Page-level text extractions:
Segment Open
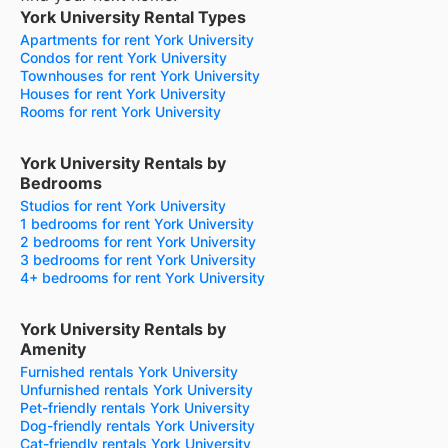
York University Rental Types
Apartments for rent York University
Condos for rent York University
Townhouses for rent York University
Houses for rent York University
Rooms for rent York University
York University Rentals by
Bedrooms
Studios for rent York University
1 bedrooms for rent York University
2 bedrooms for rent York University
3 bedrooms for rent York University
4+ bedrooms for rent York University
York University Rentals by
Amenity
Furnished rentals York University
Unfurnished rentals York University
Pet-friendly rentals York University
Dog-friendly rentals York University
Cat-friendly rentals York University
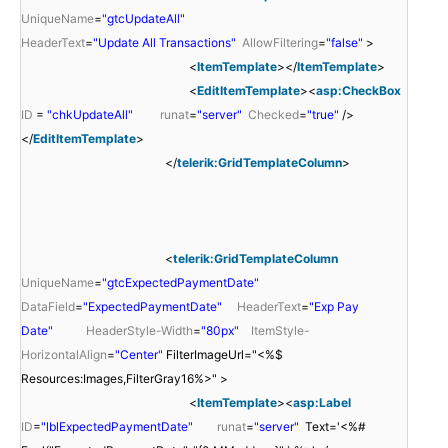
UniqueName
=
"gtcUpdateAll"
HeaderText
=
"Update All Transactions"
AllowFiltering
=
"false"
>
<
ItemTemplate
></
ItemTemplate
>
<
EditItemTemplate
><
asp:CheckBox
ID
=
"chkUpdateAll"
runat
=
"server"
Checked
=
"true"
/>
</
EditItemTemplate
>
</
telerik:GridTemplateColumn
>
<
telerik:GridTemplateColumn
UniqueName
=
"gtcExpectedPaymentDate"
DataField
=
"ExpectedPaymentDate"
HeaderText
=
"Exp Pay
Date"
HeaderStyle-Width
=
"80px"
ItemStyle-
HorizontalAlign
=
"Center"
FilterImageUrl="<%$
Resources:Images,FilterGray16%>" >
<
ItemTemplate
><
asp:Label
ID
=
"lblExpectedPaymentDate"
runat
=
"server"
Text='<%#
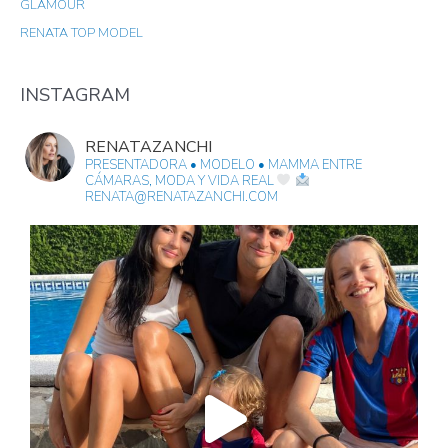
GLAMOUR
H
RENATA TOP MODEL
F
O
R
INSTAGRAM
:
RENATAZANCHI
PRESENTADORA • MODELO • MAMMA
ENTRE
CÁMARAS, MODA Y VIDA REAL
RENATA@RENATAZANCHI.COM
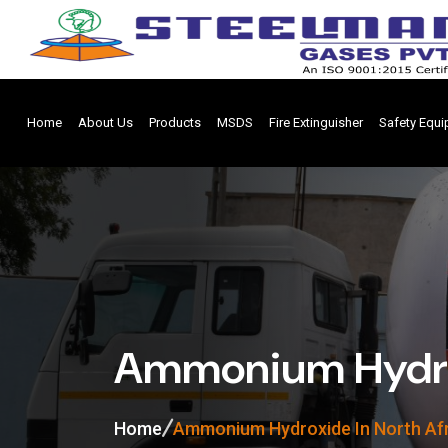
Home
About Us
Products
MSDS
Fire Extinguisher
Safety Equ
Ammonium Hydrox
Home
Ammonium Hydroxide In North Af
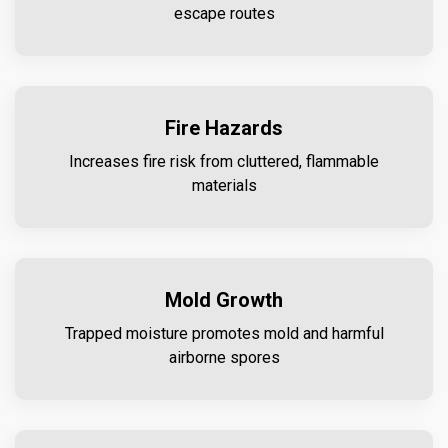
escape routes
Fire Hazards
Increases fire risk from cluttered, flammable
materials
Mold Growth
Trapped moisture promotes mold and harmful
airborne spores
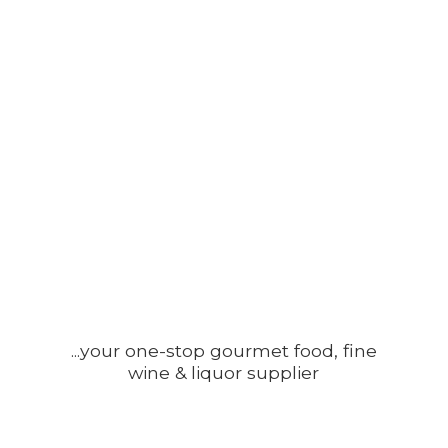
...your one-stop gourmet food, fine
wine &
liquor supplier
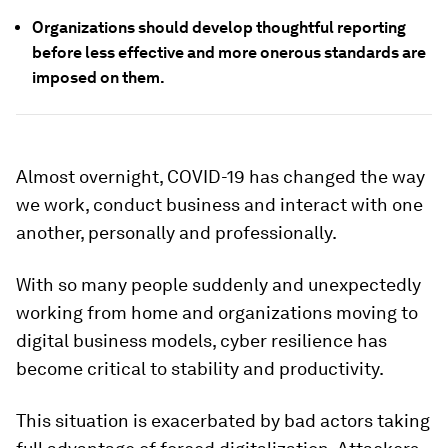
Organizations should develop thoughtful reporting
before less effective and more onerous standards are
imposed on them.
Almost overnight, COVID-19 has changed the way
we work, conduct business and interact with one
another, personally and professionally.
With so many people suddenly and unexpectedly
working from home and organizations moving to
digital business models, cyber resilience has
become critical to stability and productivity.
This situation is exacerbated by bad actors taking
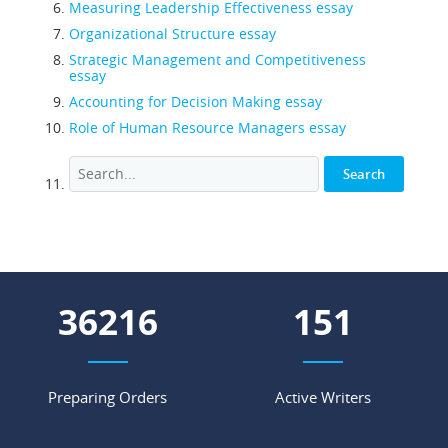
Measuring Leadership Effectiveness essay
Organizational Structure essay
Strategic Management and Competitiveness
essay
Accounting for Decision Making essay
Role of Human Resource Managers essay
53830
224
Preparing Orders
Active Writers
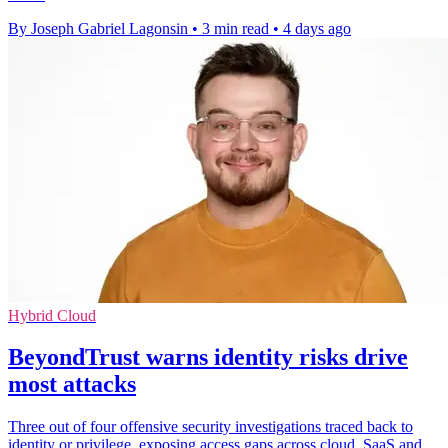
By Joseph Gabriel Lagonsin
•
3 min read
•
4 days ago
Hybrid Cloud
BeyondTrust warns identity risks drive
most attacks
Three out of four offensive security investigations traced back to
identity or privilege, exposing access gaps across cloud, SaaS and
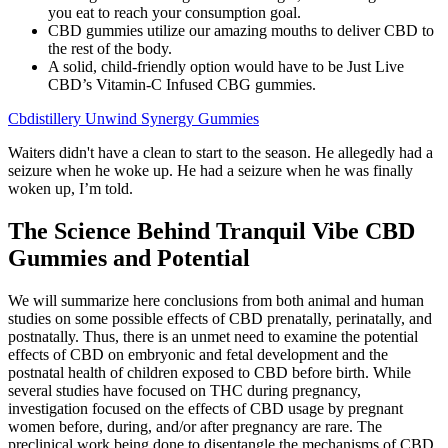
you eat to reach your consumption goal.
CBD gummies utilize our amazing mouths to deliver CBD to
the rest of the body.
A solid, child-friendly option would have to be Just Live
CBD’s Vitamin-C Infused CBG gummies.
Cbdistillery Unwind Synergy Gummies
Waiters didn't have a clean to start to the season. He allegedly had a
seizure when he woke up. He had a seizure when he was finally
woken up, I’m told.
The Science Behind Tranquil Vibe CBD
Gummies and Potential
We will summarize here conclusions from both animal and human
studies on some possible effects of CBD prenatally, perinatally, and
postnatally. Thus, there is an unmet need to examine the potential
effects of CBD on embryonic and fetal development and the
postnatal health of children exposed to CBD before birth. While
several studies have focused on THC during pregnancy,
investigation focused on the effects of CBD usage by pregnant
women before, during, and/or after pregnancy are rare. The
preclinical work being done to disentangle the mechanisms of CBD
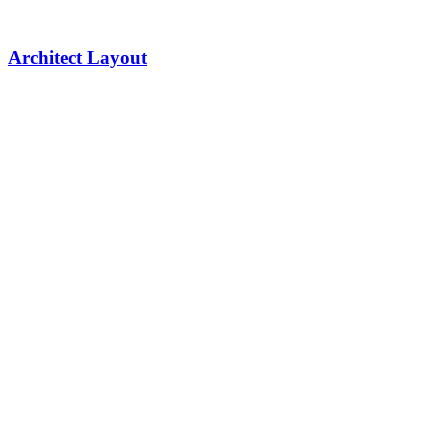
Architect Layout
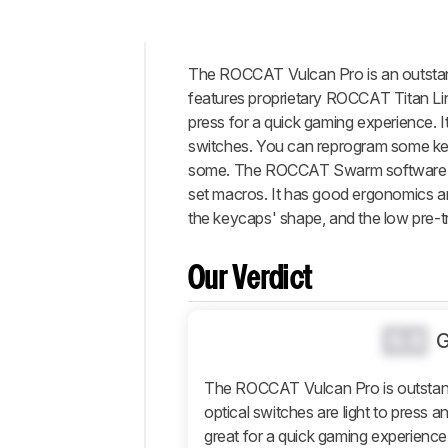
The ROCCAT Vulcan Pro is an outstandi
Intro
features proprietary ROCCAT Titan Line
Our
press for a quick gaming experience. It
Verdict
switches. You can reprogram some key
some. The ROCCAT Swarm software is 
Changelog
set macros. It has good ergonomics and
Differences
the keycaps' shape, and the low pre-t
Popular
Comparisons
Our Verdict
Design
Typing
Experience
0.0
Software
and
The ROCCAT Vulcan Pro is outstand
Operating
optical switches are light to press a
System
great for a quick gaming experience.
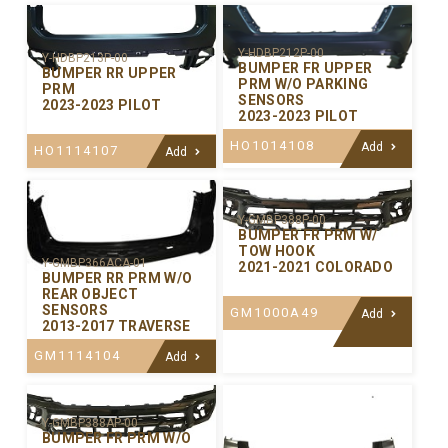
Y-HDBP212P-00
Y-HDBP213P-00
BUMPER FR UPPER
BUMPER RR UPPER
PRM W/O PARKING
PRM
SENSORS
2023-2023 PILOT
2023-2023 PILOT
HO1014108
Add
HO1114107
Add
Y-GMBP388P-00
BUMPER FR PRM W/
TOW HOOK
Y-GMBP366ACA-01
2021-2021 COLORADO
BUMPER RR PRM W/O
REAR OBJECT
SENSORS
GM1000A49
Add
2013-2017 TRAVERSE
GM1114104
Add
Y-GMBP388AP-00
BUMPER FR PRM W/O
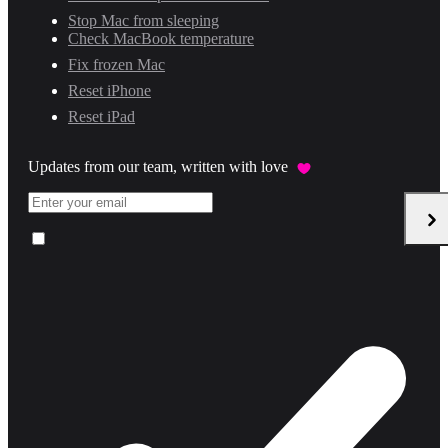
Stop Mac from sleeping
Check MacBook temperature
Fix frozen Mac
Reset iPhone
Reset iPad
Updates from our team, written with love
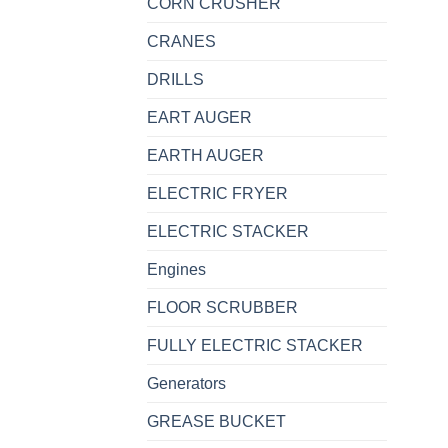
CORN CRUSHER
CRANES
DRILLS
EART AUGER
EARTH AUGER
ELECTRIC FRYER
ELECTRIC STACKER
Engines
FLOOR SCRUBBER
FULLY ELECTRIC STACKER
Generators
GREASE BUCKET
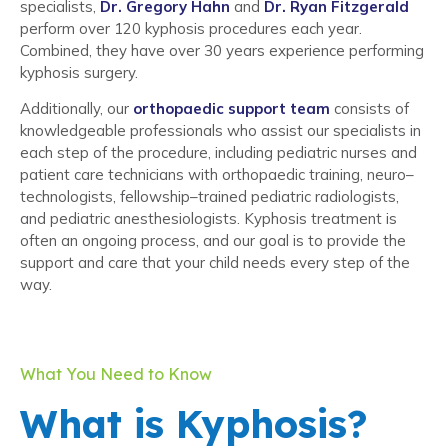
specialists,
Dr. Gregory Hahn
and
Dr. Ryan Fitzgerald
perform over 120 kyphosis procedures each year.
Combined, they have over 30 years experience performing
kyphosis surgery.
Additionally, our
orthopaedic support team
consists of
knowledgeable professionals who assist our specialists in
each step of the procedure, including pediatric nurses and
patient care technicians with orthopaedic training, neuro–
technologists, fellowship–trained pediatric radiologists,
and pediatric anesthesiologists. Kyphosis treatment is
often an ongoing process, and our goal is to provide the
support and care that your child needs every step of the
way.
What You Need to Know
What is Kyphosis?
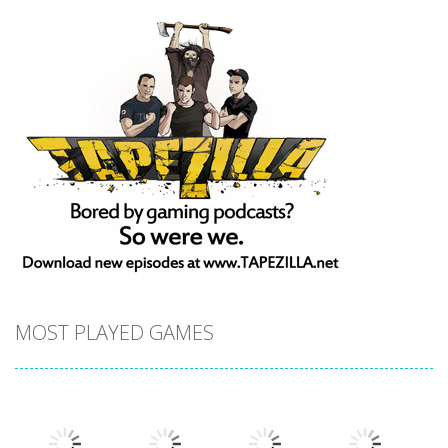
MOST PLAYED GAMES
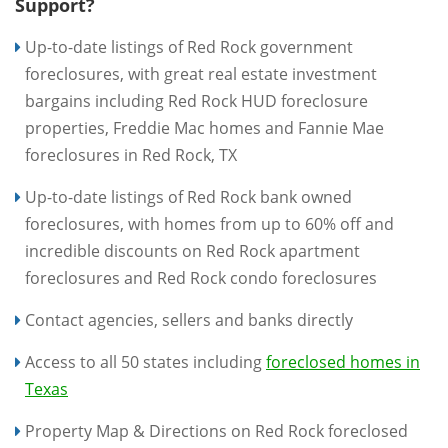
Support?
Up-to-date listings of Red Rock government
foreclosures, with great real estate investment
bargains including Red Rock HUD foreclosure
properties, Freddie Mac homes and Fannie Mae
foreclosures in Red Rock, TX
Up-to-date listings of Red Rock bank owned
foreclosures, with homes from up to 60% off and
incredible discounts on Red Rock apartment
foreclosures and Red Rock condo foreclosures
Contact agencies, sellers and banks directly
Access to all 50 states including
foreclosed homes in
Texas
Property Map & Directions on Red Rock foreclosed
Segment Closed
- [Aim of the exercise] Could you work out how many lines in the records include "orthopaedic"? Answer with the number only.

- [Written answer] 2